Often I schedule 2 jobs right after each other — the sampled and full dataset runs. The sampled run will usually complete within a few minutes (unless someone is hogging all the GPUs!!). This helps point out any pesky bugs. If something goes wrong, I have the opportunity to stop the full dataset run, correct it and kick it off again before the end of the day.

Be verbose

No, I’m not talking about your friend majoring in finance. Your code should tell you as much as possible. This will help fix any bugs that do occur. Use those print statements! Some things I find useful to print on each run:

The system device (i.e. cuda or CPU)
Length of the dataset, training and validation sets
A sample of the data before and after any transformations
Training and validation loss for each epoch and batch
The model architecture
The value for any system arguments

You never know what is going to go wrong. For machine learning, logical errors can be difficult to identify. Your code can run perfectly but produce a model that is absolute garbage. Having a record of the process will help you trace back to where an error is coming from. This is especially important if you want to run multiple experiments.

Use a diff checker

Things will go wrong. Very wrong. I broke my own rules and made a few changes to the script on the HPC. Okay, I made many changes. I lost track of what I had done and the code would not run properly. This is where a diff checker came in handy.

It will compare, line-by-line, the text in one document to another. I used it to compare the script on the HPC to one of my local machines. This pointed out what I had changed and I could immediately identify the problem.

Figure 4: pointing out the difference in HPC and local script (source: diff checker)

Be realistic about your research

The tips so far have lacked detail. There is a lot you can do to speed up the training for specific model packages (e.g. XGBoost). Keeping better track of your data and models can also help avoid errors and confusion. But, really, there is only so much you can do. My final tip is to be realistic about what you can achieve with your available resources.

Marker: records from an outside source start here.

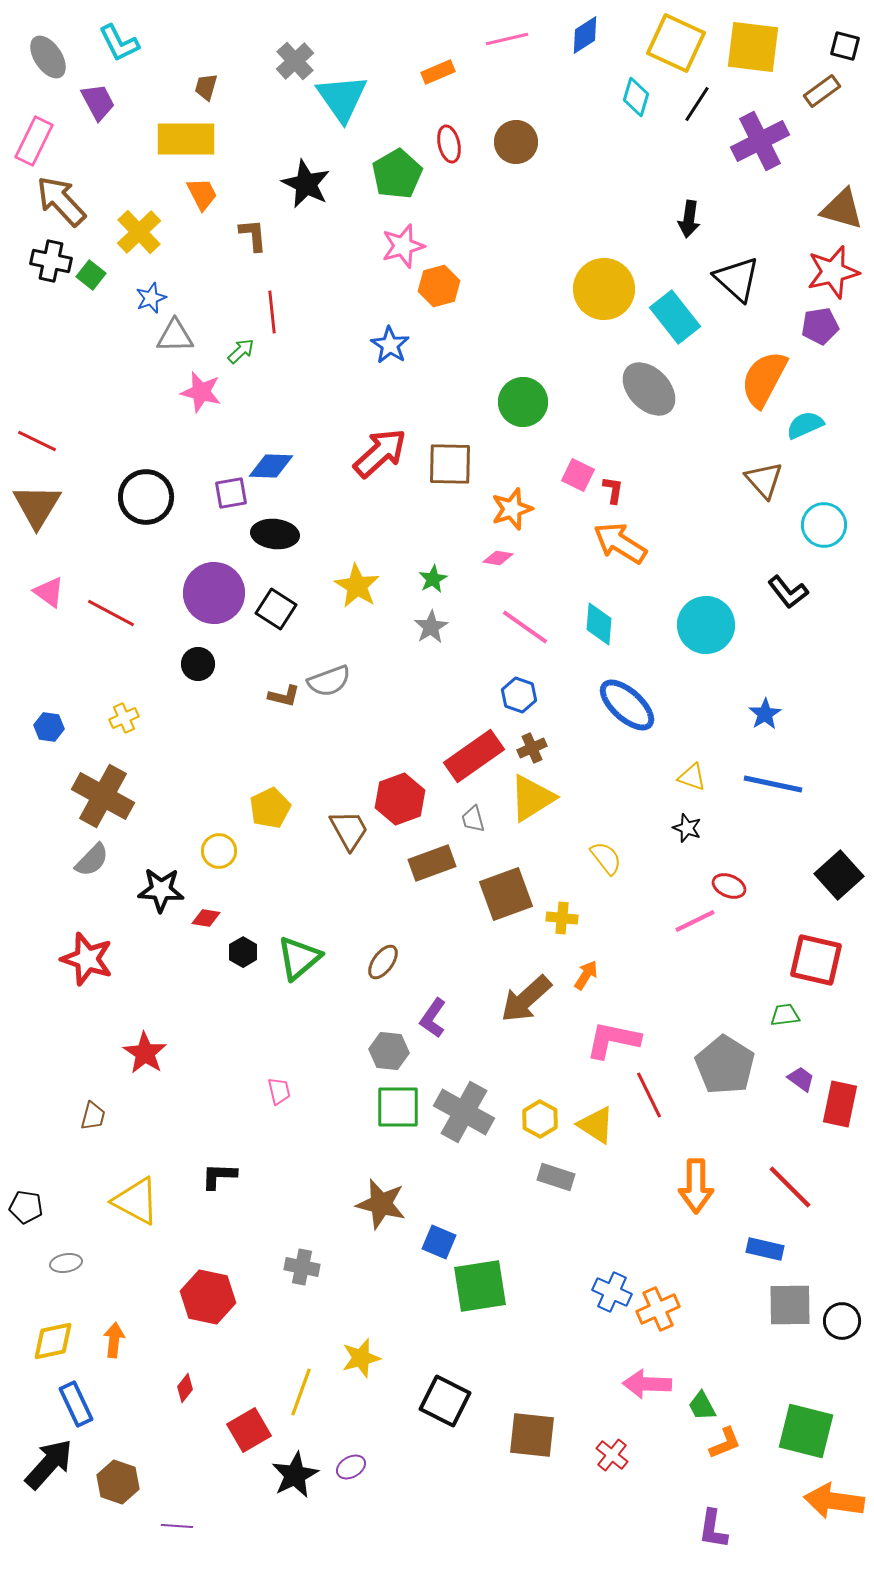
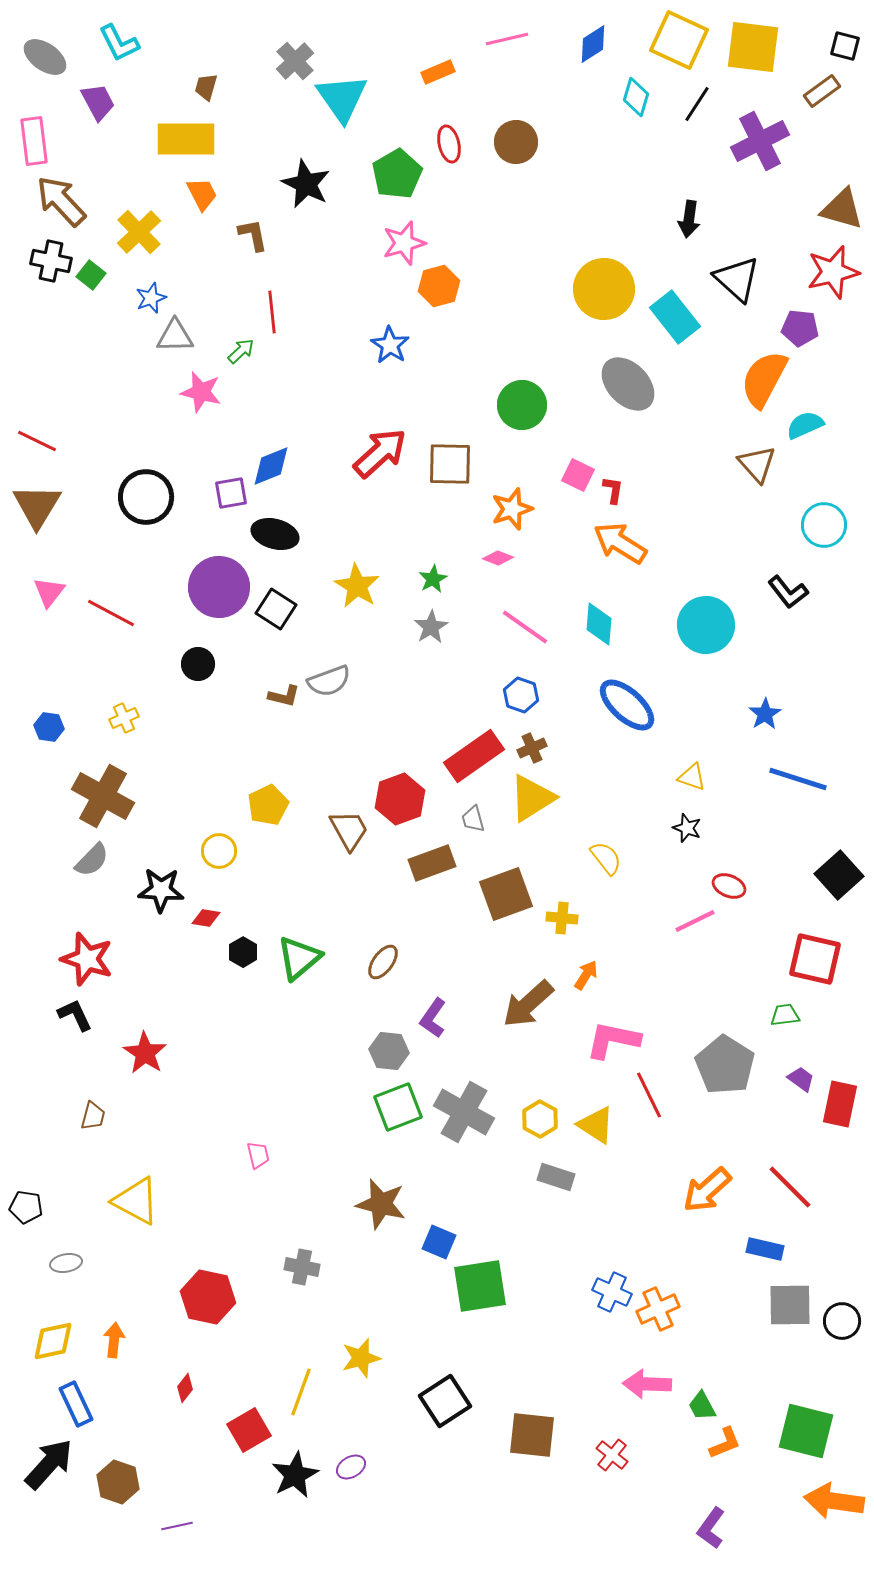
blue diamond at (585, 35): moved 8 px right, 9 px down
yellow square at (676, 43): moved 3 px right, 3 px up
gray ellipse at (48, 57): moved 3 px left; rotated 21 degrees counterclockwise
pink rectangle at (34, 141): rotated 33 degrees counterclockwise
brown L-shape at (253, 235): rotated 6 degrees counterclockwise
pink star at (403, 246): moved 1 px right, 3 px up
purple pentagon at (820, 326): moved 20 px left, 2 px down; rotated 15 degrees clockwise
gray ellipse at (649, 389): moved 21 px left, 5 px up
green circle at (523, 402): moved 1 px left, 3 px down
blue diamond at (271, 466): rotated 24 degrees counterclockwise
brown triangle at (764, 480): moved 7 px left, 16 px up
black ellipse at (275, 534): rotated 9 degrees clockwise
pink diamond at (498, 558): rotated 12 degrees clockwise
pink triangle at (49, 592): rotated 32 degrees clockwise
purple circle at (214, 593): moved 5 px right, 6 px up
blue hexagon at (519, 695): moved 2 px right
blue line at (773, 784): moved 25 px right, 5 px up; rotated 6 degrees clockwise
yellow pentagon at (270, 808): moved 2 px left, 3 px up
red square at (816, 960): moved 1 px left, 1 px up
brown arrow at (526, 999): moved 2 px right, 5 px down
pink trapezoid at (279, 1091): moved 21 px left, 64 px down
green square at (398, 1107): rotated 21 degrees counterclockwise
black L-shape at (219, 1176): moved 144 px left, 161 px up; rotated 63 degrees clockwise
orange arrow at (696, 1186): moved 11 px right, 4 px down; rotated 48 degrees clockwise
black square at (445, 1401): rotated 30 degrees clockwise
purple line at (177, 1526): rotated 16 degrees counterclockwise
purple L-shape at (713, 1529): moved 2 px left, 1 px up; rotated 27 degrees clockwise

In the era of LLMs, this may be disheartening. It seems like all the major breakthroughs are achieved with increasing computational power. You must consider that a model the size of GPT-3 is estimated to cost $450,000 to train. This rivals some departments’ entire budgets! You simply cannot compete.

Yet, you can still make a valuable contribution. Fine-tuning models do not need as many resources. Collecting and labelling data is often a more significant contribution than chasing SOTA on benchmarks. Every sub-domain to which you apply machine learning will come with its own challenges. Often a lack of resources will lead to more innovative solutions to these challenges. So be thankful for those long job queues…

Oh, who am I kidding!! Anyone want to buy me a GPU?